▶ EXERCISE AIM
The full set of entries below, restated word for word and stripped of images, is the expected result.

****

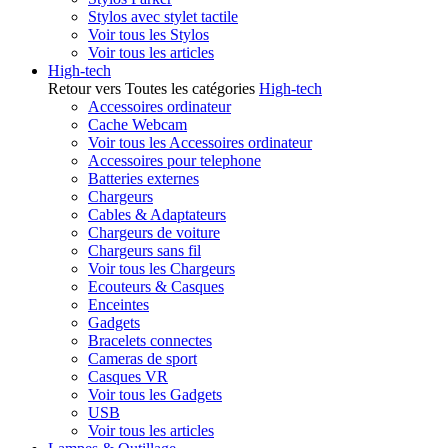
Stylos avec stylet tactile
Voir tous les Stylos
Voir tous les articles
High-tech
Retour vers Toutes les catégories
High-tech
Accessoires ordinateur
Cache Webcam
Voir tous les Accessoires ordinateur
Accessoires pour telephone
Batteries externes
Chargeurs
Cables & Adaptateurs
Chargeurs de voiture
Chargeurs sans fil
Voir tous les Chargeurs
Ecouteurs & Casques
Enceintes
Gadgets
Bracelets connectes
Cameras de sport
Casques VR
Voir tous les Gadgets
USB
Voir tous les articles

****

▶ TASK OUTPUT
Stylos avec stylet tactile
Voir tous les Stylos
Voir tous les articles
High-tech
Retour vers Toutes les catégories
High-tech
Accessoires ordinateur
Cache Webcam
Voir tous les Accessoires ordinateur
Accessoires pour telephone
Batteries externes
Chargeurs
Cables & Adaptateurs
Chargeurs de voiture
Chargeurs sans fil
Voir tous les Chargeurs
Ecouteurs & Casques
Enceintes
Gadgets
Bracelets connectes
Cameras de sport
Casques VR
Voir tous les Gadgets
USB
Voir tous les articles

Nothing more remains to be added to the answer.